Sunday, May 11, 2014

Worship Notes Good Shepherd Sunday May 11



Worship Notes
The Fourth Sunday of Easter, Year A
May 11, 2014


The Season

We are half way through our fifty days of Easter, singing throughout the season, “Alleluia! Christ is risen! Alleluia!” If we had put away our Alleluias for forty days during Lent—and we did—we more than make up for it during the season of the Sundays of Easter! While the last remnants of the Easter baskets have long disappeared, our joyful Alleluias are still with us.

In Word

The Fourth Sunday of Easter is always “Good Shepherd Sunday.” Jesus is our Good Shepherd.

As noted last Sunday in the Worship Notes, we take our First Lesson from Acts rather than from the Old Testament throughout the Sundays of Easter. On the first three Sundays, we heard the Apostle Peter, filled with the Holy Spirit after the event of Pentecost, preaching Jesus as the crucified Messiah, whom God raised up. Today we see a glimpse of the result of Peter’s powerful preaching in the description of the activities of the followers of Jesus: they “devoted themselves to the apostles’ teaching and fellowship, to the breaking of bread and the prayers. . . . and had all things in common . . . and ate their food with glad and generous hearts, praising God and having the goodwill of all the people” (Acts 2:42-46). This snapshot has defined the Church throughout the centuries.

Psalm 23 is always sung on Good Shepherd Sunday, regardless of the cycle of year A, B, or C in the lectionary. The Lord, our Shepherd, is always with us: the words “. . . for you are with me . . .” locate the precise midpoint in the psalm.

The Apostle Peter remembered that Jesus had claimed, “I am the good shepherd. The good shepherd lays down his life for the sheep” (John 10:11). Peter writes in our Second Lesson, “For you were going astray like sheep, but now you have returned to the shepherd and guardian of your souls” (1 Peter 2:25). Peter himself had “gone astray,” having denied Jesus three times, and yet Jesus sought him out, commissioning Peter, “Feed my sheep” (John 21:17b). Evidently, those who stray are in good company and may even receive a commission!

While Jesus makes the astonishing claim, “I am the good shepherd,” in verse 11 of chapter 10 of John, today our Gospel reading stops with verse 10. Jesus claims, “I am the gate for the sheep. . . . Whoever enters by me will be saved, and will come in and go out and find pasture” (vss. 7b, 9b).
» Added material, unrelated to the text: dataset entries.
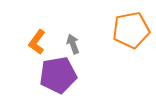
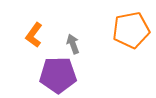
orange L-shape: moved 3 px left, 7 px up
purple pentagon: rotated 9 degrees clockwise
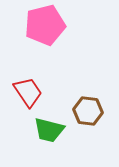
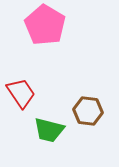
pink pentagon: rotated 27 degrees counterclockwise
red trapezoid: moved 7 px left, 1 px down
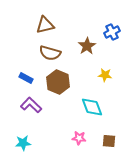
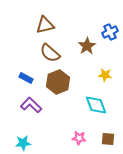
blue cross: moved 2 px left
brown semicircle: rotated 25 degrees clockwise
brown hexagon: rotated 15 degrees clockwise
cyan diamond: moved 4 px right, 2 px up
brown square: moved 1 px left, 2 px up
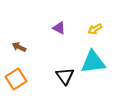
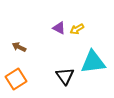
yellow arrow: moved 18 px left
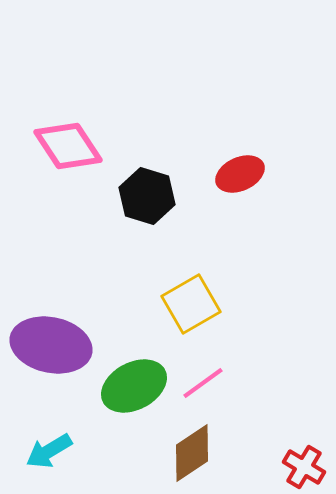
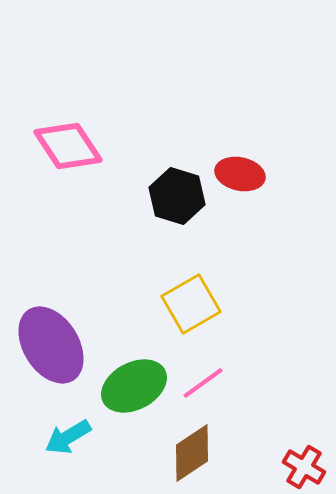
red ellipse: rotated 36 degrees clockwise
black hexagon: moved 30 px right
purple ellipse: rotated 46 degrees clockwise
cyan arrow: moved 19 px right, 14 px up
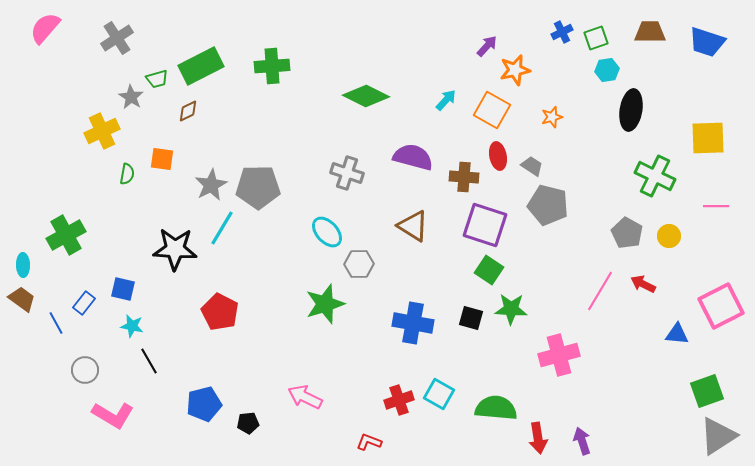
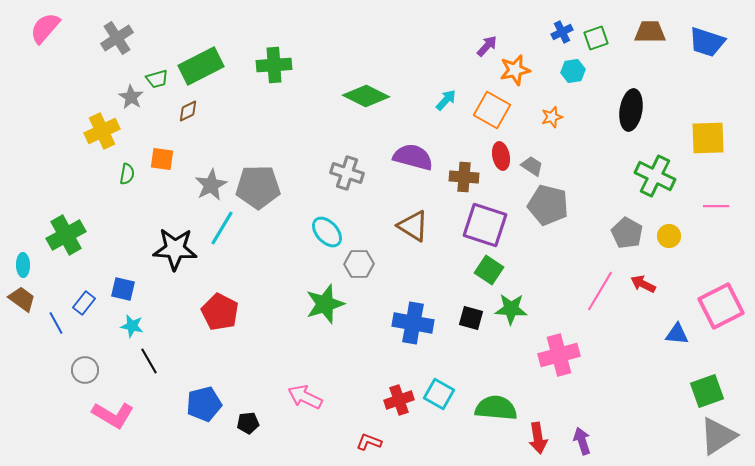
green cross at (272, 66): moved 2 px right, 1 px up
cyan hexagon at (607, 70): moved 34 px left, 1 px down
red ellipse at (498, 156): moved 3 px right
Jesus, as the “gate,” denies entry to the “thief” who “comes only to steal and kill and destroy” (vs. 10a). Jesus, on the other hand, insists, “I came that they may have life, and have it abundantly” (vs. 10b). Whether “gate” or “shepherd,” Jesus has the wellbeing of his sheep first and foremost in his mind. He has laid down his life for them—for us!  

In Song

“Have No Fear, Little Flock” (ELW 764) takes its first stanza from Luke 12:32, while the remaining stanzas were penned by Marjorie Jillson, who struggled throughout her adult life with thyroid disease and died in 2010. These remarkably cheerful verses come from her personal experience: “What I learned from my own illness is that God will restore you, even if your body has to die first.” Her Patterns of Light is a collection of poems with the conviction that “we belong to God.”